The 1999 Option Agreement specified that De Simone "co-owns the Patent and fully owns the Know-How" related to the 615 Patent, and that he was granting to Sigma-Tau "an exclusive option for an exclusive license related to his right on the Patent and on the Know-How" for the purpose of commercializing the 615 Patent in the United States as a drug. This agreement provides specific evidence that the Mendes Agreement did not effect the transfer of ownership of the Know-How for two reasons. First, it establishes that De Simone personally owned the Know-How as of November 1999, and there is no evidence that he transferred it to Mendes prior to September 2000. Because the Mendes Assignment only transferred intellectual property owned or licensed by Mendes, the Know-How could not have been conveyed through that agreement. Second, the 1999 Option Agreement shows that when De Simone, in his dealings with the Sigma Tau Group, wished to convey rights to the 615 Patent and its Know-How, he knew how to do so and would use those specific terms, rather than rely on broad definitions of generic terms to effect such a conveyance. ...
The 2001 Patent License Agreement, which explicitly granted a license to the 615 Patent, including "any other proprietary rights" relating to it, also undermines VSL's argument that the Mendes Assignment transferred the Know-How to VSL. Under VSL's overly broad reading of that Assignment, the 615 Patent would, like the Know-How, constitute "intellectual property" relating to the VSL#3 trademark and therefore would also have been transferred to VSL through that Assignment. If VSL's interpretation of the Mendes Assignment were correct, then, there would have been no need for the 2001 Patent License Agreement, because VSL would already have obtained De Simone's ownership interest in the 615 Patent in 2000. The fact that De Simone and VSL entered into a license agreement relating to the 615 Patent in 2001 thus further establishes that De Simone did not transfer the Know-How through the Mendes Assignment.
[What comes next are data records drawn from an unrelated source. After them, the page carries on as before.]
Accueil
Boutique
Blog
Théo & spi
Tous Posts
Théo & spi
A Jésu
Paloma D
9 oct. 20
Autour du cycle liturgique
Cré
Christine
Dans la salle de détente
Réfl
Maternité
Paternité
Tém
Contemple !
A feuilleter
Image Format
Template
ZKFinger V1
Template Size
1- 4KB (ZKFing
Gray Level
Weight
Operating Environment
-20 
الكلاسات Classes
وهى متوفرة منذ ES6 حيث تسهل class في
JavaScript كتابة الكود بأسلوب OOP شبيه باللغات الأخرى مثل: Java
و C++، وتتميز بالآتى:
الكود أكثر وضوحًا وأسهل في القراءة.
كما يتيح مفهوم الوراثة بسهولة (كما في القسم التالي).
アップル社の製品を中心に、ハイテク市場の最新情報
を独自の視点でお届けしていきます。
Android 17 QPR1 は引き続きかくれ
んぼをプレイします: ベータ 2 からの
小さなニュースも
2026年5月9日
De Simone, 133 F.Supp.3d at 792-93 (internal citations omitted). The various other agreements previously offered by VSL, including the 2002 Confidential Disclosure Agreement, do not alter this analysis. See Id. at 793-94. Rather, it is bolstered by an additional document offered by De Simone, a 2002 Letter of Intent signed by De Simone and Nicoli, in which De Simone states that he authorizes VSL to "sell and export U.S. product which is manufactured according to my know how and patent licensed to VSL." J.R. 420 (emphasis added). Where this letter was signed by the same individuals who signed the Mendes Assignment, the characterization of the Know-How as belonging to De Simone is consistent with the conclusion that the parties' did not understand the Mendes Assignment to have transferred ownership of the Know-How to VSL. Finally, the Court's interpretation is consistent with the numerous later documents in which De Simone's continuing ownership of the De Formulation or the Know-How are referenced, including the 2006 Confidential Disclosure Agreement that was signed by Maurizio Terenzi, a representative of VSL's parent companies.
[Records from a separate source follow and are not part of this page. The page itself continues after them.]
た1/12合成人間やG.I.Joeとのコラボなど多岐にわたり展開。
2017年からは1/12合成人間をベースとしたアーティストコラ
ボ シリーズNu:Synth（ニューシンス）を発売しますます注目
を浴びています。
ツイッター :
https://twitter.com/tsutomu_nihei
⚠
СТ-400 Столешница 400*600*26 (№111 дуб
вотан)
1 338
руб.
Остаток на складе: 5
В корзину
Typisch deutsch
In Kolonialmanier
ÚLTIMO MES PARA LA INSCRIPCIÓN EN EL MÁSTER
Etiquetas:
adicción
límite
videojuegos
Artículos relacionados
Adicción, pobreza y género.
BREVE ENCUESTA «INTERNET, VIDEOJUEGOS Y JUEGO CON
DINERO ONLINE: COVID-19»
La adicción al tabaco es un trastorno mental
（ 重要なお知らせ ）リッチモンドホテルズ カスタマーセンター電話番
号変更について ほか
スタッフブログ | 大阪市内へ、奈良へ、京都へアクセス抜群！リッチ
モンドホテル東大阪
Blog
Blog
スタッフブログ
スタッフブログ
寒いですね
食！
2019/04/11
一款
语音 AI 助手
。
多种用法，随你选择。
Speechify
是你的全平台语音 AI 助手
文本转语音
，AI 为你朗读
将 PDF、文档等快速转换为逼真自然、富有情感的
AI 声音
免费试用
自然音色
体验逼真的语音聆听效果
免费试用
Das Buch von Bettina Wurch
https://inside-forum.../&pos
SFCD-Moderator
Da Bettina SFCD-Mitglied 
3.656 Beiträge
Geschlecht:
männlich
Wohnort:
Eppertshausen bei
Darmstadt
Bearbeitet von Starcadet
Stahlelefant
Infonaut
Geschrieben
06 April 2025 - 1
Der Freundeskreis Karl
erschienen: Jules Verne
         The additional evidence offered by VSL with its Motion fails to undermine the Court's prior conclusion. The deposition testimony of Guarna, VSL's corporate representative, establishes that there is no direct, extrinsic evidence of the parties' intent in entering into the Mendes Assignment. VSL instead relies on the Bove Declaration, the clinical studies, and the 2000 trademark application to advance its argument that the transfer of the trademark VSL#3 was intended to include the transfer of the Know-How.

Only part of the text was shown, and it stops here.